*** ENTRIES SUPPLIED Section Begins ***

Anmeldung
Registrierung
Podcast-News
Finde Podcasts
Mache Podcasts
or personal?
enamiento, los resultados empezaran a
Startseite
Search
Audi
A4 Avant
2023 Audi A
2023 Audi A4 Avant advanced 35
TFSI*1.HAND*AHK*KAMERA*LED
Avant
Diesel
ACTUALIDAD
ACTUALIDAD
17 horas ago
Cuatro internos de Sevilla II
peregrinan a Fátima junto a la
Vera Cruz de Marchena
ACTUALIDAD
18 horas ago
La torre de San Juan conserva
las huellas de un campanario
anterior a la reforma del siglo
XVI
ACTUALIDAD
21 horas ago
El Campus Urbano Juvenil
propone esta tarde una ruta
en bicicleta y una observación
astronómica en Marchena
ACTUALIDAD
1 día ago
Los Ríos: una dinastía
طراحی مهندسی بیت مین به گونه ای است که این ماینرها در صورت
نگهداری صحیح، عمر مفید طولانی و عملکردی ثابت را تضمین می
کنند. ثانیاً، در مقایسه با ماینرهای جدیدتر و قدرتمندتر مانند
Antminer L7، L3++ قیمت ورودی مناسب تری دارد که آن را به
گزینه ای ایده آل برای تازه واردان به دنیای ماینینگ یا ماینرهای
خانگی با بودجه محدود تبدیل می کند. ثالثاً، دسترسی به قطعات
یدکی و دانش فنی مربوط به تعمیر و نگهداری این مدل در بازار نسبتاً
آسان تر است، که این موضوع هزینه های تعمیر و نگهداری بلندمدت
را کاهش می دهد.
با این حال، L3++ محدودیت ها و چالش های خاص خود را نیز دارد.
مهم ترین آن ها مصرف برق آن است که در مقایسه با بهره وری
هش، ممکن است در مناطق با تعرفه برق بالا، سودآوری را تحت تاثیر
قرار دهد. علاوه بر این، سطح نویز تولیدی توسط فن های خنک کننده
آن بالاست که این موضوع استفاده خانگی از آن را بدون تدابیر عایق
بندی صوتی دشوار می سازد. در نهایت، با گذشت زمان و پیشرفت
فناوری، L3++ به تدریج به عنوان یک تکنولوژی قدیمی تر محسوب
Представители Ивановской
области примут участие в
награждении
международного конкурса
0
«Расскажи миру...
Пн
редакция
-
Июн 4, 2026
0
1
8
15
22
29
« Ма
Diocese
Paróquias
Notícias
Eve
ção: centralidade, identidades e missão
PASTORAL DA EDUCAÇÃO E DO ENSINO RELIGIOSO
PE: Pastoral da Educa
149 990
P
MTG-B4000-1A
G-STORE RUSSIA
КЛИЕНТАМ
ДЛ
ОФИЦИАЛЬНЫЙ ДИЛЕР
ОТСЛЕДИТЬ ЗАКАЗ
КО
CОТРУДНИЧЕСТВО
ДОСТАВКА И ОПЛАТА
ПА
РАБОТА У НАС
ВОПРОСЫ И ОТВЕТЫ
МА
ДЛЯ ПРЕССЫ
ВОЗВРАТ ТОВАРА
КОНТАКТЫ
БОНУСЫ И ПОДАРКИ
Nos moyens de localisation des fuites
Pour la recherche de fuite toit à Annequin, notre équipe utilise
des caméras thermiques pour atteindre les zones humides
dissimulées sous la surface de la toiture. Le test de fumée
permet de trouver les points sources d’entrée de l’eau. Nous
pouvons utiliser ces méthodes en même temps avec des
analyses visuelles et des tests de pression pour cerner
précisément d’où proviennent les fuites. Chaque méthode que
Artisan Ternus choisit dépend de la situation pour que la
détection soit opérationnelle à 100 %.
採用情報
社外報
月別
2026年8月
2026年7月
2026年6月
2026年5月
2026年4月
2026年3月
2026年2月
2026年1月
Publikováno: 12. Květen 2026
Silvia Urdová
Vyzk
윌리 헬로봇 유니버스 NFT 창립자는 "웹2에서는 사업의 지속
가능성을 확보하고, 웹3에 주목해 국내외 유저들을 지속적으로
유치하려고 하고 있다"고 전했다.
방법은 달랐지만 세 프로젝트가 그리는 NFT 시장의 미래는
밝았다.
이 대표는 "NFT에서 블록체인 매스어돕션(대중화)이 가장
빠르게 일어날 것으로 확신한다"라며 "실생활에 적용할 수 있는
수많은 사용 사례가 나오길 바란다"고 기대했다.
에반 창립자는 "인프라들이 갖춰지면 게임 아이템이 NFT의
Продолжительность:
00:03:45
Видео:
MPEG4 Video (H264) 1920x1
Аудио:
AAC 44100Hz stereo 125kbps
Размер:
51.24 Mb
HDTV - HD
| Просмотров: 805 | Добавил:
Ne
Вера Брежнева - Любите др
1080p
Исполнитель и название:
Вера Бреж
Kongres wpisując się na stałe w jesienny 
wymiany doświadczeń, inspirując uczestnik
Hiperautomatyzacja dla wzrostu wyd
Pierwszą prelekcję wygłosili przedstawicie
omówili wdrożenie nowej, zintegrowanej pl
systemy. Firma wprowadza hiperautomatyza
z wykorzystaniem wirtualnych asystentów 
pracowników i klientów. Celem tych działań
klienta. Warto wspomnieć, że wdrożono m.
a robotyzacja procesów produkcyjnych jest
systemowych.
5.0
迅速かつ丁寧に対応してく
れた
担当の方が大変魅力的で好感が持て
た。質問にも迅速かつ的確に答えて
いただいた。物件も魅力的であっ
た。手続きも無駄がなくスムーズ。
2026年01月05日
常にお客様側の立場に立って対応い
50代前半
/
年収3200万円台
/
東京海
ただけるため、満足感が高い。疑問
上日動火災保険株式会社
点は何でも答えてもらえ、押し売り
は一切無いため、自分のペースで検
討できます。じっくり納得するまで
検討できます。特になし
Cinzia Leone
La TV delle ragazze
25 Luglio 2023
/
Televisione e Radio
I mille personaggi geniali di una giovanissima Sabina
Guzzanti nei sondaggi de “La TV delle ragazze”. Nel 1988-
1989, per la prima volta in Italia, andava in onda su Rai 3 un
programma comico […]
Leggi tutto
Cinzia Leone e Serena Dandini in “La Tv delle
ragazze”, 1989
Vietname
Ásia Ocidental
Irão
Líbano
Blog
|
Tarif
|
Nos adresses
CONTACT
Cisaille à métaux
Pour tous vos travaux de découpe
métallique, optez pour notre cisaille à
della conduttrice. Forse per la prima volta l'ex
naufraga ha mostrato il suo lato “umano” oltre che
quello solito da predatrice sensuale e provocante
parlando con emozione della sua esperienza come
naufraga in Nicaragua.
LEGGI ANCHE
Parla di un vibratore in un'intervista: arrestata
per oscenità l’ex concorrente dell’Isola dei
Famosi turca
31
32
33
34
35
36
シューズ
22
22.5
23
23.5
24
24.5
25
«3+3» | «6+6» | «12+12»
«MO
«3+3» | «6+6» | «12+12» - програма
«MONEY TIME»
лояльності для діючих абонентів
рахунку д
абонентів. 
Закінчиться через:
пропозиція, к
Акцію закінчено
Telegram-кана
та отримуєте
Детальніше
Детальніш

*** ENTRIES SUPPLIED Section Ends ***

THE PROBLEM >>
Going through the material, count each line that carries the word "موضوع", and output only that count.

RESPONSE >>
2